Thursday, 2 June 2022: 14:20
West Meeting Room 211 (Vancouver Convention Center)
V. A. Beck and T. Y. Lin (Lawrence Livermore National Laboratory)
Porous electrodes are utilized across electrochemical technologies including flow reactors and redox flow batteries. Controlling mass transport, conduction, and surface reaction in the electrodes is central to attaining peak device performance. Traditional methods often rely on manipulating the macroscopic electrode dimensions, device-level architecture, and flow distribution (e.g. via flow fields). However, beyond using traditional materials like felts or papers, engineering the internal electrode structure itself has recently emerged as a new design degree-of-freedom. These architected, porous electrodes are enabled by advanced and additive manufacturing techniques and are a promising route to provide greater control over the local transport and reactive environment, further improving device performance. New design tools will be necessary to fully exploit this expanded design space.

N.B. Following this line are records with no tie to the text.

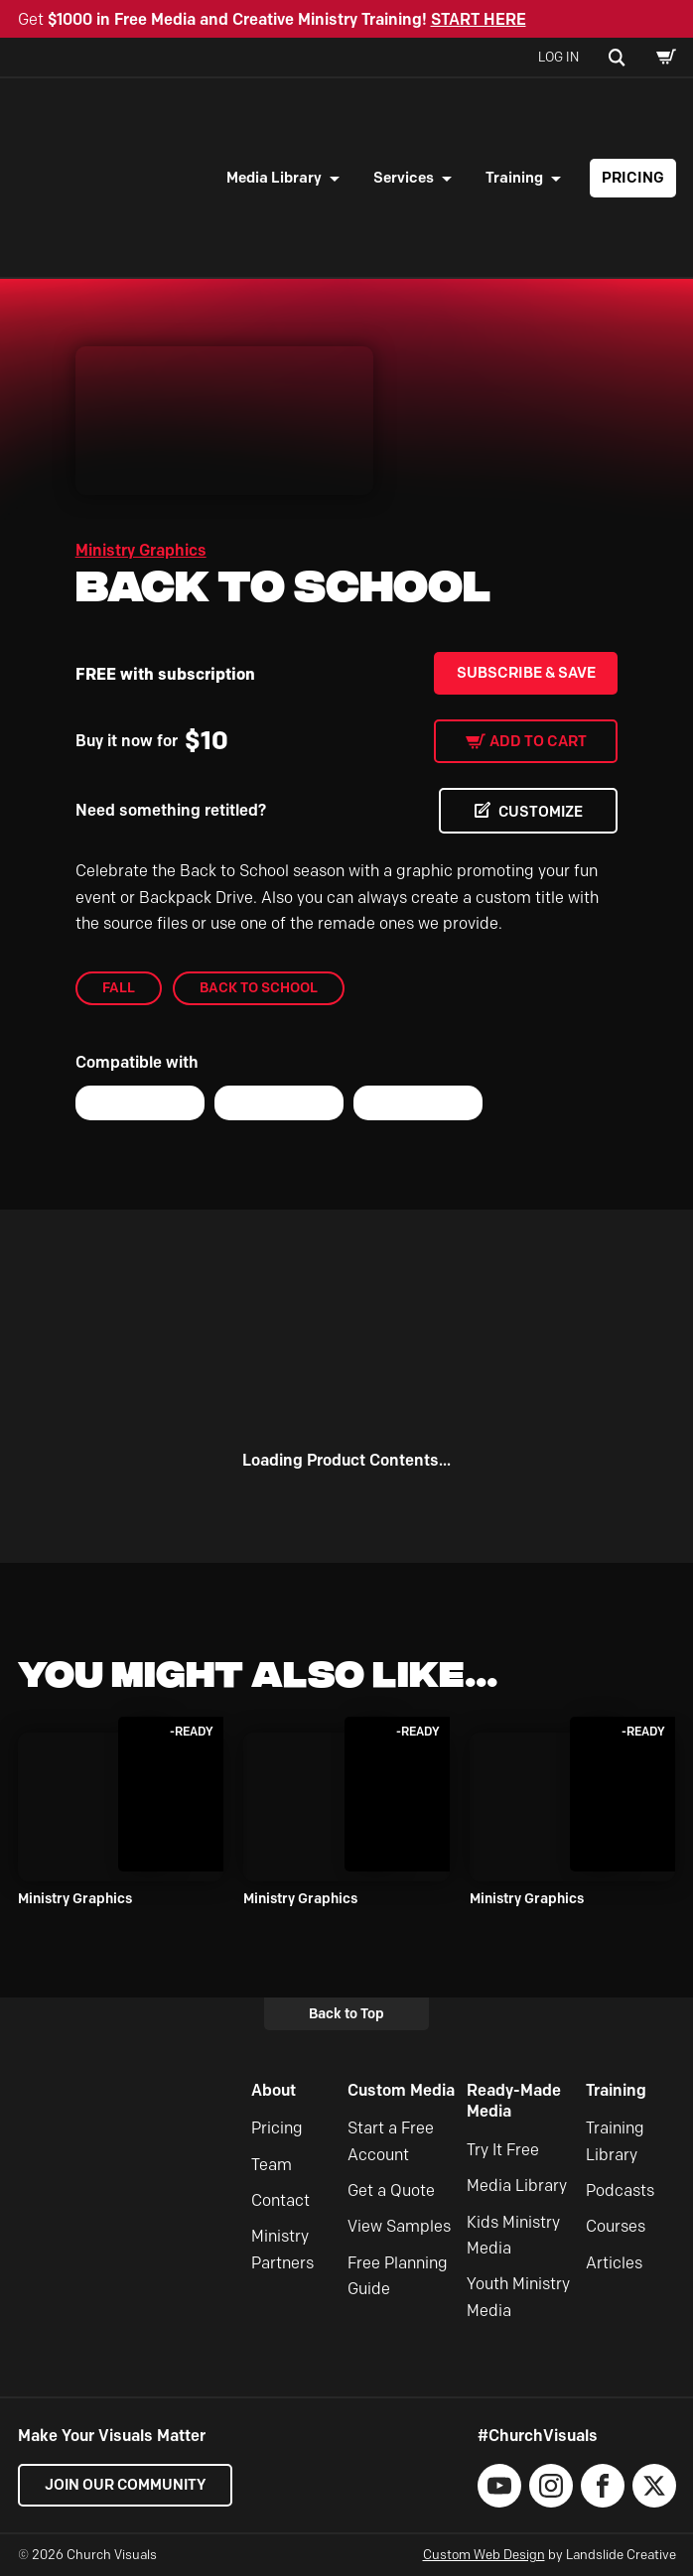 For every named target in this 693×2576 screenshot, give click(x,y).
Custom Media (401, 2090)
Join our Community (127, 2485)
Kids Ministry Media (513, 2235)
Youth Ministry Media (518, 2297)
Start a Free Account (390, 2142)
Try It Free (503, 2149)
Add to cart (538, 741)
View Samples (399, 2227)
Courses (615, 2227)
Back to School (259, 988)
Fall (118, 988)
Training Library (615, 2142)
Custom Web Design (484, 2554)
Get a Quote (391, 2190)
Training (514, 178)
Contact (280, 2200)
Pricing (633, 178)
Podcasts (620, 2190)
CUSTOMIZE (537, 812)
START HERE (478, 19)
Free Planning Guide (397, 2276)
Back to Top (346, 2013)
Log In (558, 56)
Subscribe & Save (526, 673)
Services (403, 178)
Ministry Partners (282, 2250)
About (273, 2090)
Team (271, 2164)
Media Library (274, 178)
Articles (614, 2263) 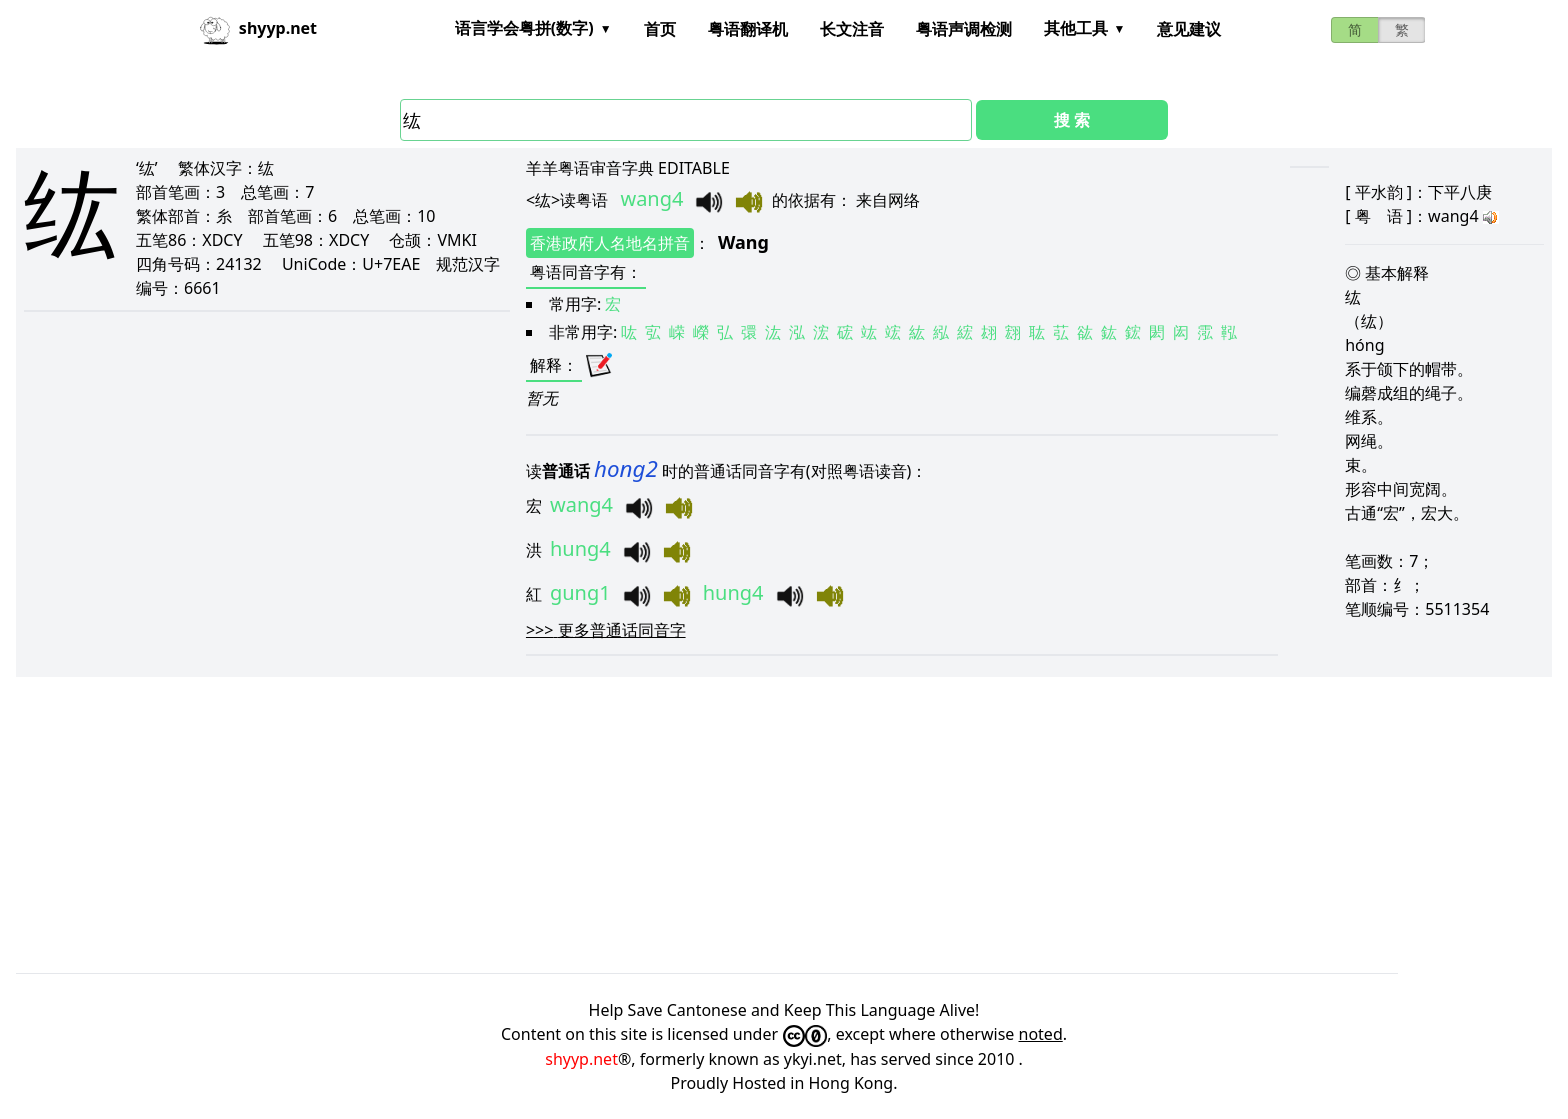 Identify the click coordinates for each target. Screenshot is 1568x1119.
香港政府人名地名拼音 (610, 243)
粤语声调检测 (964, 29)
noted (1041, 1034)
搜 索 (1072, 120)
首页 (660, 29)
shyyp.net (581, 1059)
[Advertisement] (616, 825)
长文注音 (852, 29)
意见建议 (1189, 29)
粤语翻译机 (748, 29)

Here we present a collection of computational design methodologies to automatically generate architected electrode design across scales. Resolved optimization techniques are used to determine optimal electrode architectures at the pore scale. Using homogenization, these techniques are then extended to scale-up the designs beyond typical benchtop dimensions. Using vanadium as a model chemistry, we demonstrate that the computationally designed electrodes yield improved performance across cost-functions and focus particularly on energy efficiency. Further, we analyze the resultant designs to highlight the structural features leading to improved performance.

This work was performed under the auspices of the U.S. Department of Energy by Lawrence Livermore National Laboratory under Contract DE-AC52-07NA27344.